A while back in class I studied two works by Franz Kafka--The Metamorphosis and The Trial.
I'd read Metamorphosis before, identified with poor Gregor, felt I more or less understood its themes of alienation and dehumanization, but The Trial was beyond me. I didn't end up preparing it for my exams, but what little I read and was taught about it didn't make me feel I'd made any progress understanding or even identifying with it than if I'd been reading it on my own. (which is highly improbable; I would have put it down after the first chapter.)
Basically the protagonist K is told he's under arrest, for unspecified reasons, but is allowed to continue living his life per normal. He tries vaguely to get a lawyer, never really finds out why he's being arrested--or really seems to care as much as we'd expect--and finally after a long interlude is taken out by two officers and shot. This summary sounds very inadequate and probably is, but that's pretty much the main plot.
Apparently one of the central themes of The Trial is the significance of guilt to the human condition, within the philosophy of existentialism. Kafka's own life story was pretty tragic and very much revolved around guilt, not surprisingly.
That aside, I didn't quite see the point. Guilt as central to being human? Really? Of course I said nothing in class, assuming that maybe I hadn't really understood it, or didn't know enough abut existentialism, or just hadn't lived long enough (which is more often the case than we'd like to admit!) After all, I was twenty-one and very much in love with life...
Now at twenty-two (and still loving life, albeit for different reasons) I think I won't be writing The Trial off so easily. Guilt really is probably one of the most crippling and horrible things that we could faec in life, looking at life from an existential perspective.
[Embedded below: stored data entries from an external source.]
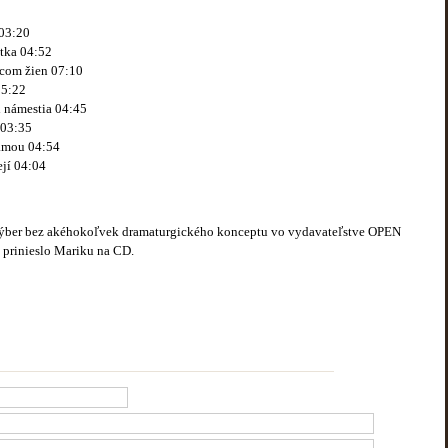
03:20
tka 04:52
dcom žien 07:10
05:22
i námestia 04:45
 03:35
ámou 04:54
jí 04:04
výber bez akéhokoľvek dramaturgického konceptu vo vydavateľstve OPEN
é prinieslo Mariku na CD.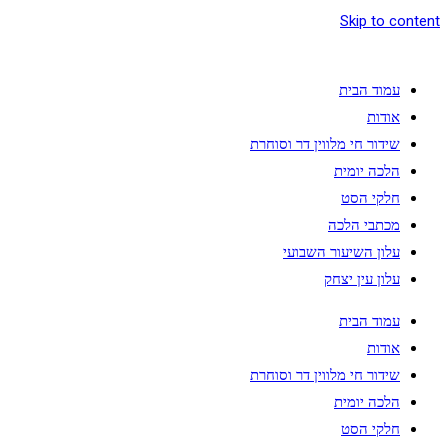
Skip to content
עמוד הבית
אודות
שידור חי מלווין דר וסוחרת
הלכה יומית
חלקי הסט
מכתבי הלכה
עלון השיעור השבועי
עלון עין יצחק
עמוד הבית
אודות
שידור חי מלווין דר וסוחרת
הלכה יומית
חלקי הסט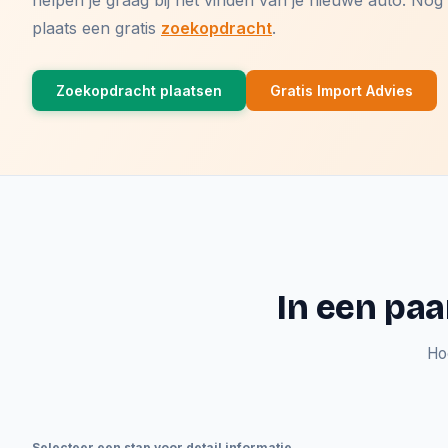
helpen je graag bij het vinden van je nieuwe auto. N
plaats een gratis
zoekopdracht
.
Zoekopdracht plaatsen
Gratis Import Advies
In een paa
Ho
Selecteer een stap voor detail informatie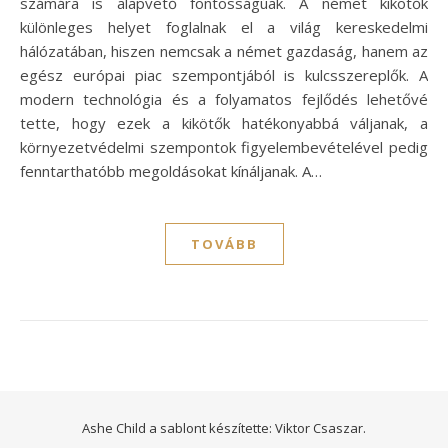
számára is alapvető fontosságúak. A német kikötők
különleges helyet foglalnak el a világ kereskedelmi
hálózatában, hiszen nemcsak a német gazdaság, hanem az
egész európai piac szempontjából is kulcsszereplők. A
modern technológia és a folyamatos fejlődés lehetővé
tette, hogy ezek a kikötők hatékonyabbá váljanak, a
környezetvédelmi szempontok figyelembevételével pedig
fenntarthatóbb megoldásokat kínáljanak. A…
TOVÁBB
Ashe Child a sablont készítette:
Viktor Csaszar.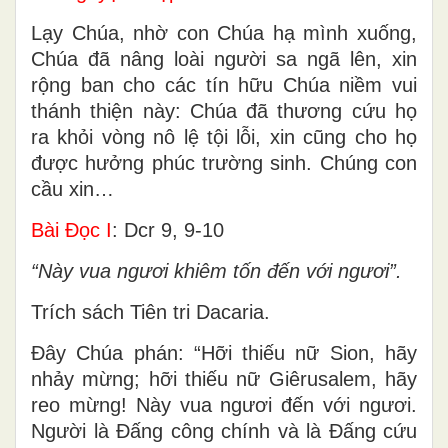
Lạy Chúa, nhờ con Chúa hạ mình xuống,
Chúa đã nâng loài người sa ngã lên, xin
rộng ban cho các tín hữu Chúa niềm vui
thánh thiện này: Chúa đã thương cứu họ
ra khỏi vòng nô lệ tội lỗi, xin cũng cho họ
được hưởng phúc trường sinh. Chúng con
cầu xin…
Bài Ðọc I
: Dcr 9, 9-10
“Này vua ngươi khiêm tốn đến với ngươi”.
Trích sách Tiên tri Dacaria.
Ðây Chúa phán: “Hỡi thiếu nữ Sion, hãy
nhảy mừng; hỡi thiếu nữ Giêrusalem, hãy
reo mừng! Này vua ngươi đến với ngươi.
Người là Ðấng công chính và là Ðấng cứu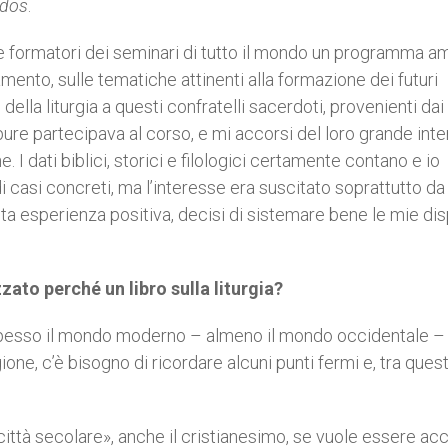
rdos
.
ali e formatori dei seminari di tutto il mondo un programma a
mento, sulle tematiche attinenti alla formazione dei futuri
i della liturgia a questi confratelli sacerdoti, provenienti da
ure partecipava al corso, e mi accorsi del loro grande int
e. I dati biblici, storici e filologici certamente contano e io
di casi concreti, ma l’interesse era suscitato soprattutto da
ta esperienza positiva, decisi di sistemare bene le mie di
to perché un libro sulla liturgia?
é spesso il mondo moderno – almeno il mondo occidentale – 
one, c’è bisogno di ricordare alcuni punti fermi e, tra quest
«città secolare», anche il cristianesimo, se vuole essere acc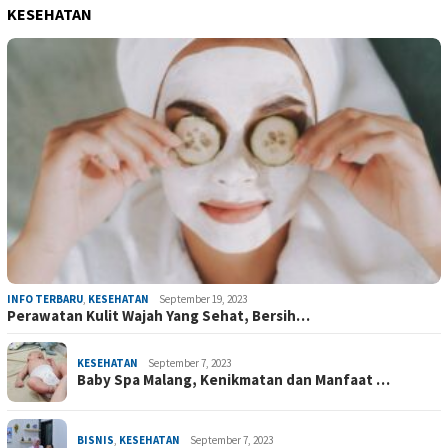
KESEHATAN
INFO TERBARU
,
KESEHATAN
September 19, 2023
Perawatan Kulit Wajah Yang Sehat, Bersih…
KESEHATAN
September 7, 2023
Baby Spa Malang, Kenikmatan dan Manfaat …
BISNIS
,
KESEHATAN
September 7, 2023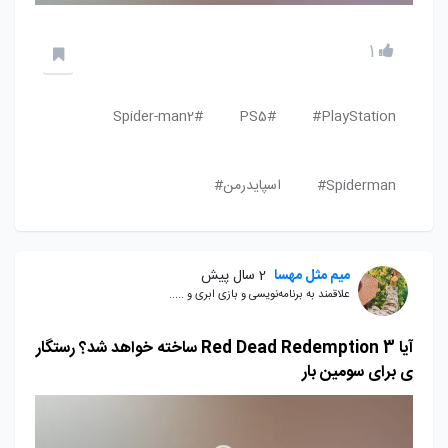
1
Spider-man2#
PS5#
PlayStation#
Spiderman#
اسپایدرمن#
میم مثل مهسا
2 سال پیش
علاقمند به برنامه‌نویسی و بازی ابری و .....
آیا Red Dead Redemption 3 ساخته خواهد شد؟ رستگار
ی برای سومین بار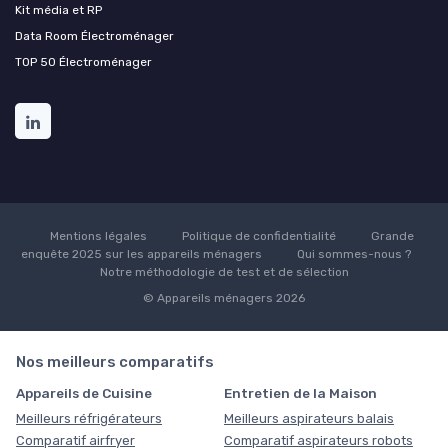
Kit média et RP
Data Room Électroménager
TOP 50 Électroménager
Mentions légales
Politique de confidentialité
Grande
enquête 2025 sur les appareils ménagers
Qui sommes-nous ?
Notre méthodologie de test et de sélection
© Appareils ménagers 2026
Nos meilleurs comparatifs
Appareils de Cuisine
Entretien de la Maison
Meilleurs réfrigérateurs
Meilleurs aspirateurs balais
Comparatif airfryer
Comparatif aspirateurs robots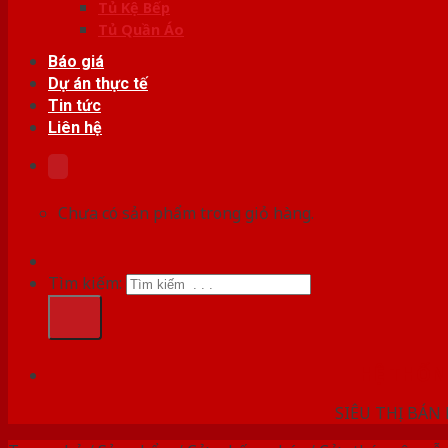
Tủ Kệ Bếp
Tủ Quần Áo
Báo giá
Dự án thực tế
Tin tức
Liên hệ
Chưa có sản phẩm trong giỏ hàng.
Tìm kiếm:
HỆ THỐ
SIÊU THỊ BÁN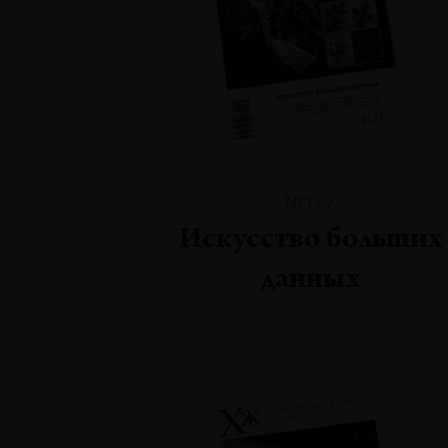
№127
Искусство больших
данных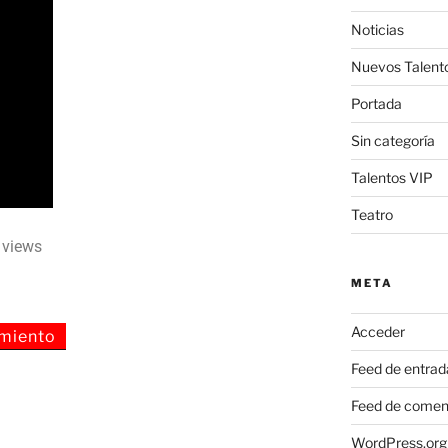
Noticias
Nuevos Talent
Portada
Sin categoría
Talentos VIP
Teatro
0 views
META
Acceder
miento
Feed de entrad
Feed de comen
WordPress.org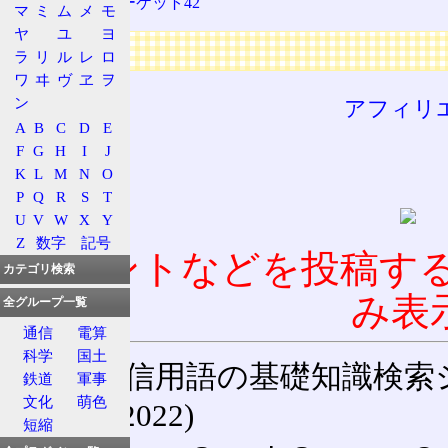
コミックマーケット42
マ
ミ
ム
メ
モ
ヤ
ユ
ヨ
広告
ラ
リ
ル
レ
ロ
ワ
ヰ
ヴ
ヱ
ヲ
ン
アフィリ
A
B
C
D
E
F
G
H
I
J
K
L
M
N
O
P
Q
R
S
T
U
V
W
X
Y
Z
数字
記号
コメントなどを投稿す
カテゴリ検索
み表
全グループ一覧
通信
電算
科学
国土
通信用語の基礎知識検索システム W
鉄道
軍事
文化
萌色
(27-May-2022)
短縮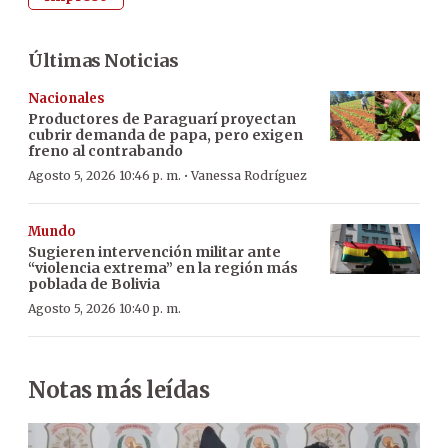
Últimas Noticias
Nacionales
Productores de Paraguarí proyectan
cubrir demanda de papa, pero exigen
freno al contrabando
·
Agosto 5, 2026 10:46 p. m.
Vanessa Rodríguez
Mundo
Sugieren intervención militar ante
“violencia extrema” en la región más
poblada de Bolivia
Agosto 5, 2026 10:40 p. m.
Notas más leídas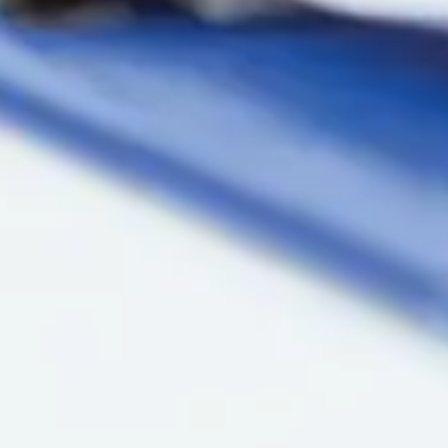

Poliklinika i laboratorija
Dodirnite za poziv
Bocokić Niš
(018) 572-795
(018) 572-795
kontakt@privatnaklinika.rs

Nikoletine Bursaća 8,
Dodirnite za poziv
18000 Niš, Srbija
(061) 63-23-053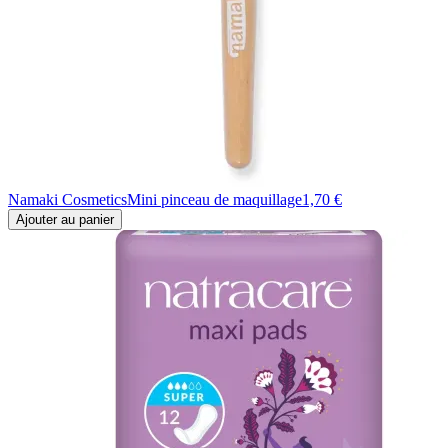
Namaki Cosmetics
Mini pinceau de maquillage
1,70 €
Ajouter au panier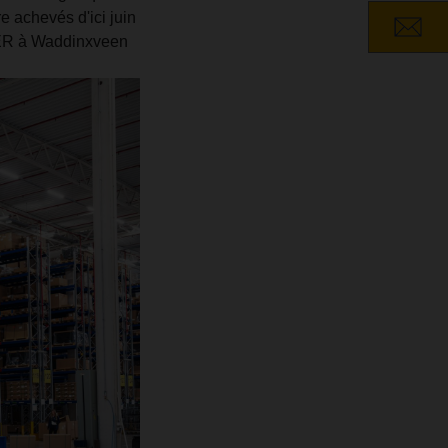
e achevés d'ici juin
SER à Waddinxveen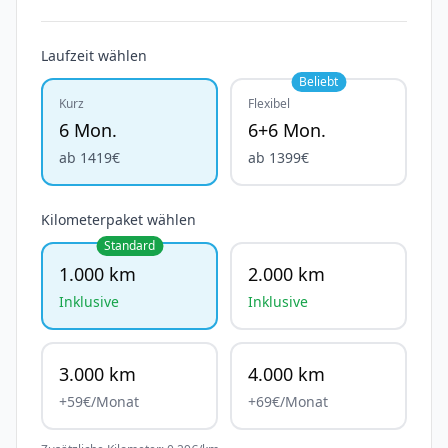
Laufzeit wählen
Beliebt
Kurz
Flexibel
6 Mon.
6+6 Mon.
ab
1419
€
ab
1399
€
Kilometerpaket wählen
Standard
1.000 km
2.000 km
Inklusive
Inklusive
3.000 km
4.000 km
+
59
€/Monat
+
69
€/Monat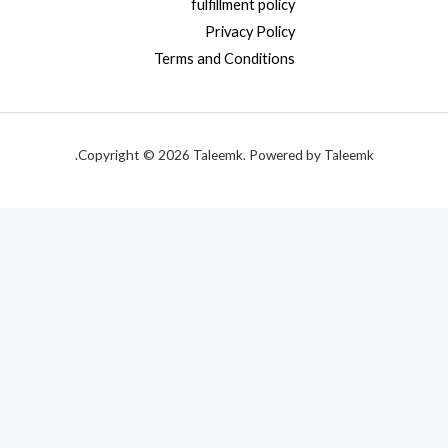
fulfillment policy
Privacy Policy
Terms and Conditions
Copyright © 2026 Taleemk. Powered by Taleemk.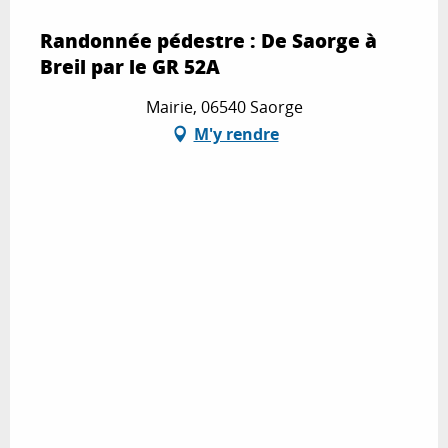
Randonnée pédestre : De Saorge à
Breil par le GR 52A
Mairie, 06540 Saorge
M'y rendre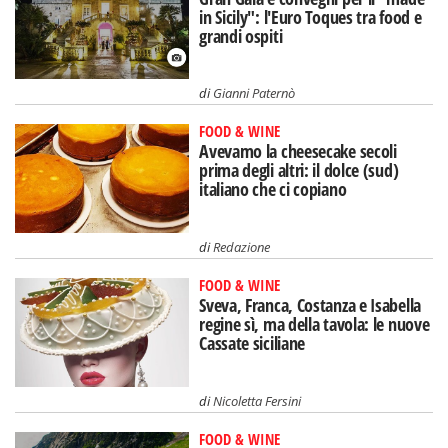
in Sicily": l'Euro Toques tra food e
grandi ospiti
di
Gianni Paternò
FOOD & WINE
Avevamo la cheesecake secoli
prima degli altri: il dolce (sud)
italiano che ci copiano
di
Redazione
FOOD & WINE
Sveva, Franca, Costanza e Isabella
regine sì, ma della tavola: le nuove
Cassate siciliane
di
Nicoletta Fersini
FOOD & WINE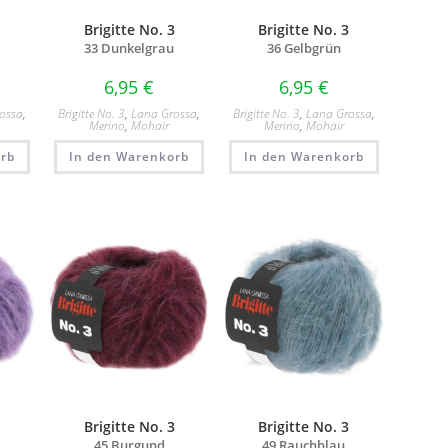
3
Brigitte No. 3
Brigitte No. 3
33 Dunkelgrau
36 Gelbgrün
6,95
€
6,95
€
ossa
,
Brigitte No. 3
,
Lana Grossa
,
Brigitte No. 3
,
Lana Grossa
,
Merino
,
Mohair
Merino
,
Mohair
rb
In den Warenkorb
In den Warenkorb
3
Brigitte No. 3
Brigitte No. 3
45 Burgund
49 Rauchblau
The Bible talks about guilt without God as 'worldly sorrow', and acknowledges its bleak hopelessness. (2 Corinthians 7:10)
If this earth is the only thing we can expect to experience, what happens to us here and what we do have terrifyingly final significance. Our one chance, our one experience of life, can be ruined by one mistake. You can't turn back time.
If ourselves and others are the only ones we can look to, we have no hope of ever really remedying our mistakes. What's done can't ever be undone. We can only try, often as not messing it up too--and live with the consequences as well as we can. We were made for ideals, and the conflict that subsequently comes of the less-than-ideal state of ourselves and the world only highlights that.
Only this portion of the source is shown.